§ WHAT IS BEING ASKED
What is needed is an exact copy of every entry, without the pictures.

§ SOURCE MATERIAL
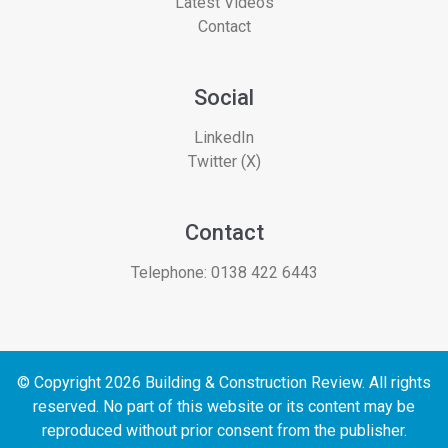
Latest Videos
Contact
Social
LinkedIn
Twitter (X)
Contact
Telephone:
0138 422 6443
© Copyright 2026 Building & Construction Review. All rights
reserved. No part of this website or its content may be
reproduced without prior consent from the publisher.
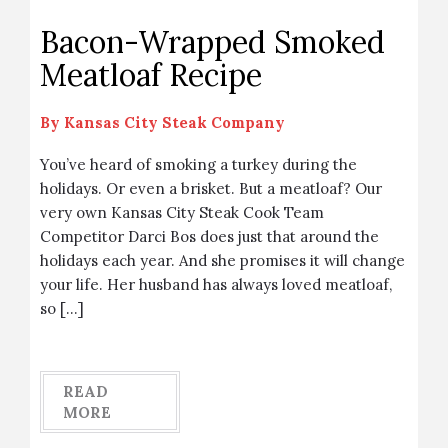
Bacon-Wrapped Smoked
Meatloaf Recipe
By
Kansas City Steak Company
You’ve heard of smoking a turkey during the
holidays. Or even a brisket. But a meatloaf? Our
very own Kansas City Steak Cook Team
Competitor Darci Bos does just that around the
holidays each year. And she promises it will change
your life. Her husband has always loved meatloaf,
so […]
READ
MORE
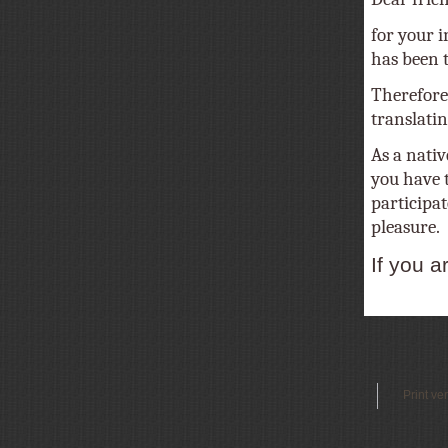
for your i
has been tr
Therefore
translatin
As a nativ
you have t
participat
pleasure.
If you a
Print ve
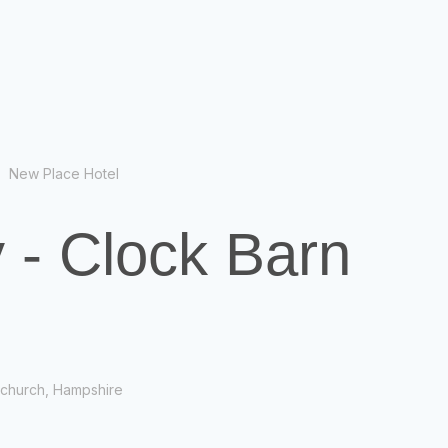
New Place Hotel
 - Clock Barn
tchurch, Hampshire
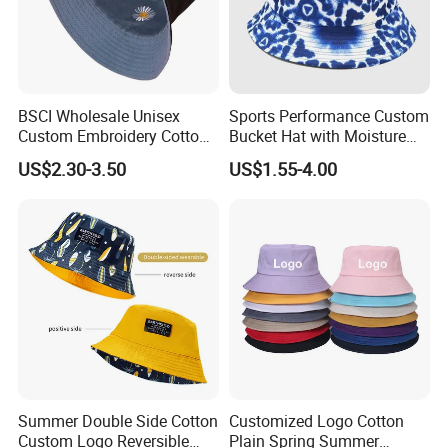
BSCI Wholesale Unisex
Sports Performance Custom
Custom Embroidery Cotton
Bucket Hat with Moisture
Fitted Sunscreen Fashion
Wicking
US$2.30-3.50
US$1.55-4.00
Fisherman Bucket Hat
Summer Double Side Cotton
Customized Logo Cotton
Custom Logo Reversible
Plain Spring Summer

§ RESPONSE TO THIS TASK
Latest Videos
Contact
Social
LinkedIn
Twitter (X)
Contact
Telephone:
0138 422 6443
© Copyright 2026 Building & Construction Review. All rights
reserved. No part of this website or its content may be
reproduced without prior consent from the publisher.
Bacon-Wrapped Smoked
Meatloaf Recipe
By
Kansas City Steak Company
You’ve heard of smoking a turkey during the
holidays. Or even a brisket. But a meatloaf? Our
very own Kansas City Steak Cook Team
Competitor Darci Bos does just that around the
holidays each year. And she promises it will change
your life. Her husband has always loved meatloaf,
so […]
READ
MORE
for your i
has been tr
Therefore
translatin
As a nativ
you have t
participat
pleasure.
If you a
Print ve
New Place Hotel
 - Clock Barn
tchurch, Hampshire
BSCI Wholesale Unisex
Sports Performance Custom
Custom Embroidery Cotton
Bucket Hat with Moisture
Fitted Sunscreen Fashion
Wicking
US$2.30-3.50
US$1.55-4.00
Fisherman Bucket Hat
Summer Double Side Cotton
Customized Logo Cotton
Custom Logo Reversible
Plain Spring Summer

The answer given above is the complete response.